# Song to Freedom



## frinic

hello
I've just started to read latin and I wonder if you can say like this
"carmen ad libertas" or you say "carmen ut licentia" if you wont to say "song to the freedom"
hope someone can help me 
MVH//Frinic


----------



## brian

Hi frinic, and welcome.  I'm afraid "song to the freedom" really doesn't make much sense to me in English.

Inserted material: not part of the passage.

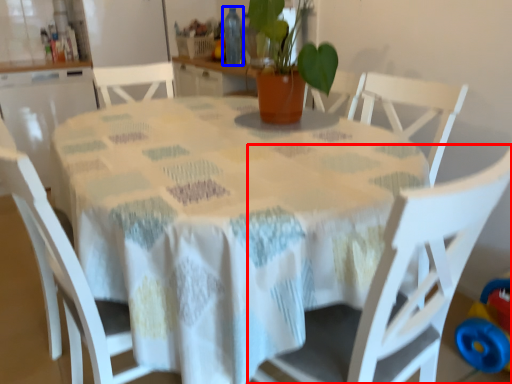 Question: Which object appears farthest to the camera in this image, chair (highlighted by a red box) or bottle (highlighted by a blue box)?

Choices:
 (A) chair
 (B) bottle

Answer: (B) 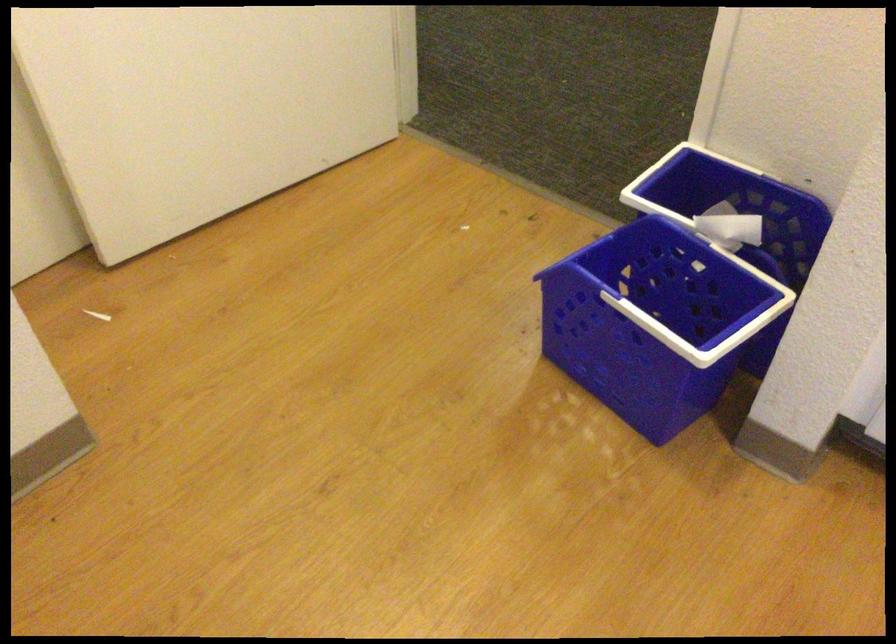 Find the location of `crumpled white paper`. crumpled white paper is located at coordinates (729, 223). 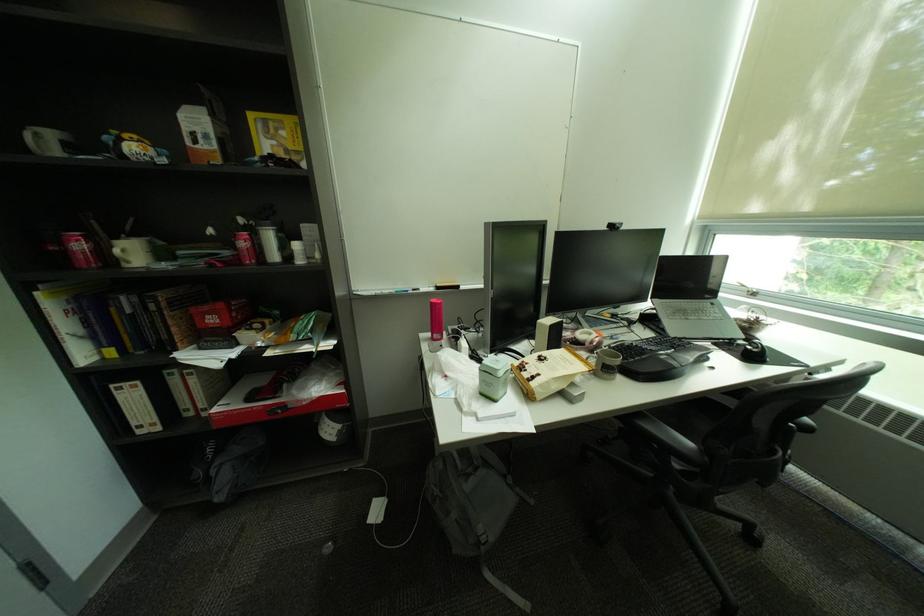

Could you explain what you mean by it?


----------



## Pinairun

Could it be: "Ode ad libertatem"? 

Ave


----------



## Stoicorum_simia

Pinairun said:


> Could it be: "Ode ad libertatem"?
> 
> Ave


 
I think _carmen _is nicer than the Greek _ode_. Horace's Odes are _Carmina_ in Latin.


----------



## Pinairun

Ode ad libertatem


----------



## Stoicorum_simia

OK, point taken, Merry Christmas!


----------



## Pinairun

Stoicorum_simia said:


> OK, point taken, Merry Christmas!


 
¡Feliz Navidad y próspero año 2009!


----------



## loco44

'de libertate' should be ok

Cheers


----------



## Todessprache

Maybe something like: Carmen pro Libertate. (Song for (the sake of) Freedom)


----------



## frinic

thank you all for your help


----------